Mgr Jean-Charles Dufour, Aumônier des Servantes de Jésus-Marie
HOMÉLIE : 22 Juin 2019 – N.D. de la Résurrection
( Matthieu 6, 24-34 )
« Je ne me vanterai que de mes faiblesses », vient de nous dire saint Paul.
Ce n’est pas habituel, on n’est jamais très fier de nos limites, de nos faiblesses
En fait, saint Paul avait beaucoup de raisons de se glorifier. Il avait eu des visions, des révélations divines, et tant d’autres grâces qui avaient accompagné son ministère et sa vie personnelle. Il ne veut surtout pas s’attribuer à lui-même ces grâces que Dieu lui avait accordées dans sa grande miséricorde. Il se sent même pécheur et rempli de limites et de faiblesses de toutes sortes. Il prétend même qu’un envoyé de Satan le harcèle pour l’empêcher de se surestimer. Quand il a demandé à Dieu de l’en écarter, celui-ci lui a répondu : « Ma grâce te suffit, car ma puissance donne toute sa mesure dans la faiblesse. »

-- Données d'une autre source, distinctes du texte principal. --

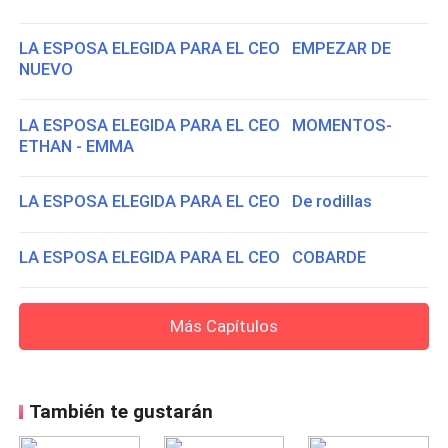
LA ESPOSA ELEGIDA PARA EL CEO EMPEZAR DE
NUEVO
LA ESPOSA ELEGIDA PARA EL CEO MOMENTOS-
ETHAN - EMMA
LA ESPOSA ELEGIDA PARA EL CEO De rodillas
LA ESPOSA ELEGIDA PARA EL CEO COBARDE
Más Capítulos
También te gustarán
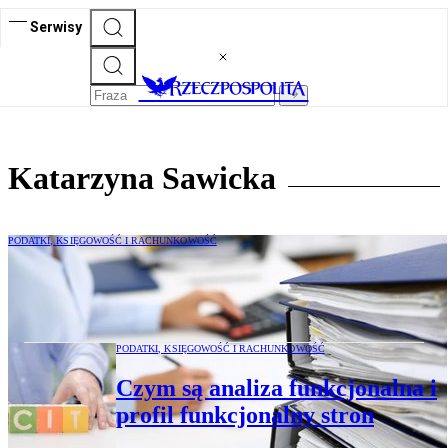
Serwisy
Katarzyna Sawicka
PODATKI, KSIĘGOWOŚĆ I RACHUNKOWOŚĆ
Jak poprawnie wypełnić formularz TPR i
nie narazić się fiskusowi
PODATKI, KSIĘGOWOŚĆ I RACHUNKOWOŚĆ
Czym są analiza funkcjonalna i
profil funkcjonalny stron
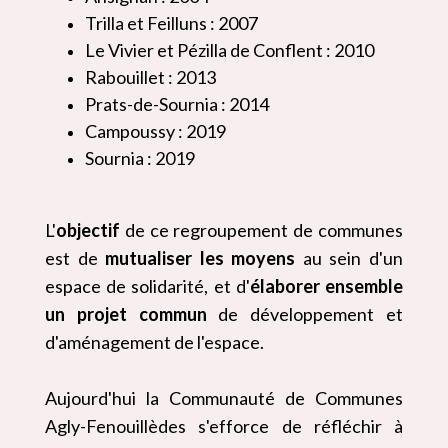
Trilla et Feilluns : 2007
Le Vivier et Pézilla de Conflent : 2010
Rabouillet : 2013
Prats-de-Sournia : 2014
Campoussy : 2019
Sournia : 2019
L'
objectif
de ce regroupement de communes
est de
mutualiser les moyens
au sein d'un
espace de solidarité, et d'
élaborer ensemble
un projet commun
de développement et
d'aménagement de l'espace.
Aujourd'hui la Communauté de Communes
Agly-Fenouillèdes s'efforce de réfléchir à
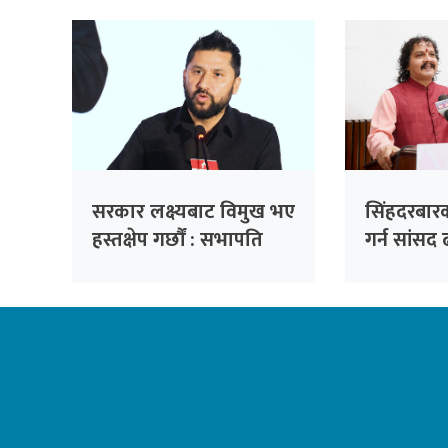
लामिछाने
सरकार लक्ष्यबाट विमुख भए
सिंहदरबारक
हस्तक्षेप गर्छौं : सभापति
गर्न सांस
लामिछाने
प्रस्ताव, 
राख्न सुझा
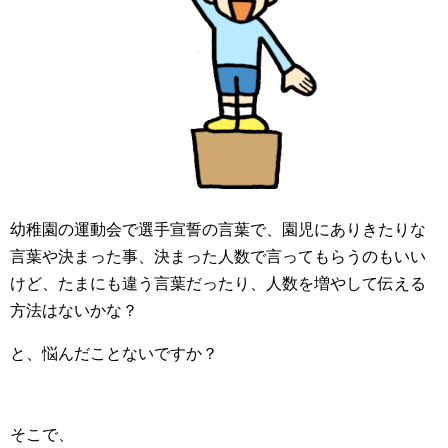
幼稚園の運動会で選手宣誓の言葉で、園児にありきたりな
言葉や決まった事、決まった人数で言ってもらうのもいい
けど、たまにも違う言葉だったり、人数を増やして伝える
方法はないかな？
と、悩んだことないですか？
そこで、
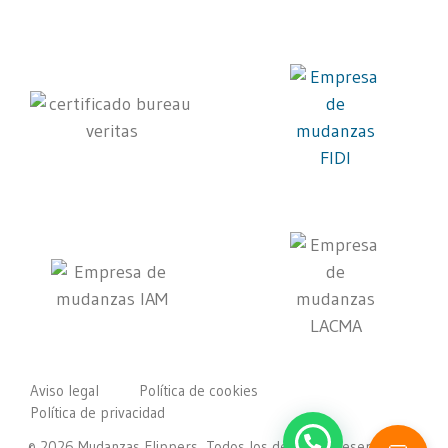
Aviso legal
Política de cookies
Política de privacidad
© 2026 Mudanzas Flippers, Todos los derechos reservados.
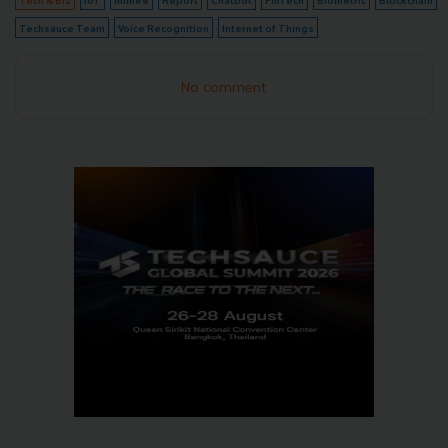
Techsauce Team
Voice Recognition
Internet of Things
No comment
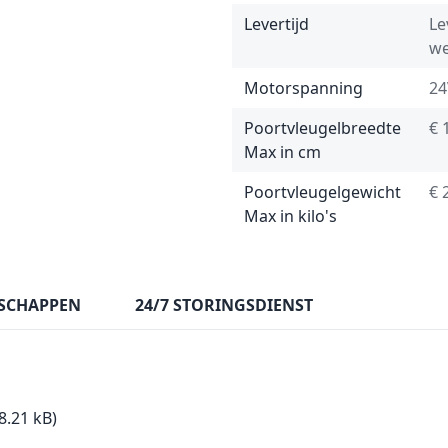
Levertijd
Le
we
Motorspanning
24
Poortvleugelbreedte
€ 
Max in cm
Poortvleugelgewicht
€ 
Max in kilo's
SCHAPPEN
24/7 STORINGSDIENST
8.21 kB)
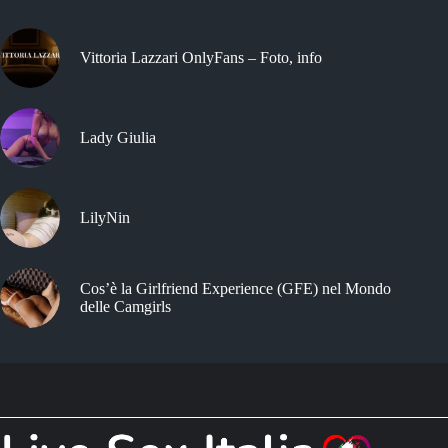
Vittoria Lazzari OnlyFans – Foto, info
Lady Giulia
LilyNin
Cos’è la Girlfriend Experience (GFE) nel Mondo
delle Camgirls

Dans nos vies, spontanément nous cherchons de la puissance et de la force et saint Paul vient nous dire que Dieu agit au cœur même de nos faiblesses et de nos limites. Un vrai mystère ! C’est pour cette raison que saint Paul veut se vanter de ses faiblesses parce que, c’est à ce moment-là, que la puissance de Dieu peut se manifester. C’est quand il a compris ça que saint Paul accepte les insultes, les contraintes, les persécutions et les angoisses. C’est au moment de sa faiblesse que Dieu le rend fort.
C’est tout un modèle de prophète, saint Paul ! Il évite de se mettre en avant. Il s’efface derrière le Christ pour annoncer l’évangile, réalisant que dans sa propre vie, il fait l’expérience du Christ en qui Dieu a donné toute sa puissance dans sa faiblesse.
« Ma puissance donne toute sa mesure dans la faiblesse .»
Quand Jésus a-t-il accompli la mission que le Père lui avait confiée ? Quand a-t-il racheté l’humanité ? Quand a-t-il vaincu le péché ? C’est quand il est mort en croix, anéanti, après avoir crié : « Mon Dieu, mon Dieu, pourquoi m’as-tu abandonné ? »
Jésus a été plus fort justement au moment où il était le plus faible. Il aurait bien pu faire naître le nouveau peuple de Dieu par sa seule prédication ou par quelques miracles de plus ou bien encore par un geste extraordinaire. Non ! Pas du tout !
C’est dans la souffrance qu’il a accompli l’œuvre de Dieu.
L’expérience de Jésus, comme celle de Paul, nous ouvre un horizon nouveau.
En reconnaissant et en acceptant notre faiblesse, nous pouvons nous abandonner pleinement au Père qui nous aime tels que nous sommes et qui désire nous soutenir sur notre chemin. « Lorsque je suis faible, c’est alors que je suis fort. »
Ce matin, nous faisons mémoire de la vierge Marie. Elle n’a pas eu la vie facile ; elle a connu la faiblesse au cours de sa vie. Près de la croix, elle a connu la souffrance de voir souffrir son enfant. Elle aussi s’est abandonnée au Père.
Je vais le souligner dans la préface tantôt en disant : « Elle a attendu dans la foi la résurrection de celui qu’elle avait conçu dans la foi. Forte de sa foi, elle a veillé jusqu’au jour de lumière et de vie… qui a rempli d’allégresse l’univers entier. »
On la désigne comme Notre-Dame de la Résurrection.
Reconnaissant nos limites, entrons dans la foi de Marie.